Davide Falessi was awarded a grant for $176,488 for his project, titled Semantically-Enhanced Software Traceability for Supporting Human-Centric Tasks. The grant period began in August and extends through July of 2023.

In software, traceability is used to prove that requirements have been fulfilled. In most cases, traceability is used to give the history of an item and to help track the item.

“For example, traceability provides support for safety analysis, compliance verification, test regression, software analytics, and many other software engineering activities,”  Falessi said. “In practice, many safety-critical systems suffer from inadequate or inaccurate traceability due to the cost and difficulty of manually creating and maintaining trace links. Therefore, the project aims at automating the tracing process.”

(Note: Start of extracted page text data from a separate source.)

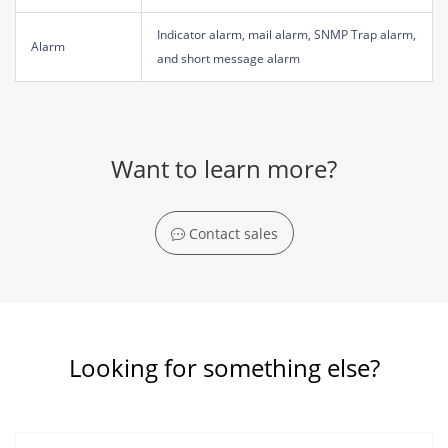
Indicator alarm, mail alarm, SNMP Trap alarm,
Alarm
and short message alarm
Want to learn more?
Contact sales
Looking for something else?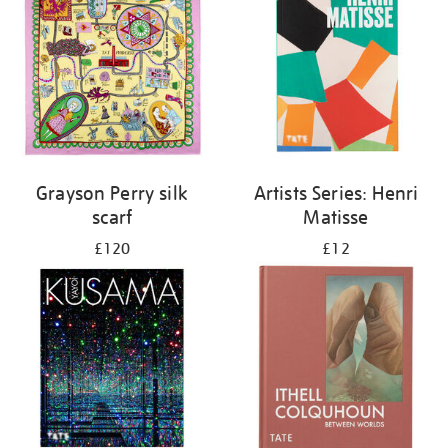
Grayson Perry silk
Artists Series: Henri
scarf
Matisse
£120
£12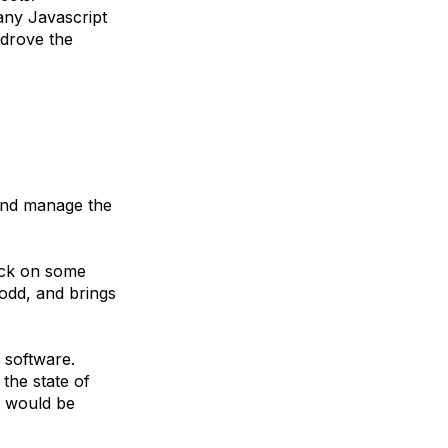
 any Javascript
 drove the
 and manage the
uck on some
 odd, and brings
 software.
the state of
t would be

Falessi and his two students will provide techniques for increasing the safety of software applications in safety-critical domains, such as medical and defense.

One graduate student, Alberto Rodriguez, has already been hired. Rodriguez, a fourth year software engineering student, likely to be enrolled in the blended computer science program, will work on the project for the next two years.

Falessi, a Faculty Scholar with the Institute for Advanced Technology & Public Policy’s Open Government Initiative, has experience in collaborating with several software companies, including Cisco, Keymind, DNV (Norway), and Finmeccanica (Italy). His main research interest is in devising and empirically assessing solutions to concrete software engineering problems.

Falessi received his Ph.D. in computer engineering from the University of Rome Tor Vergata, Italy.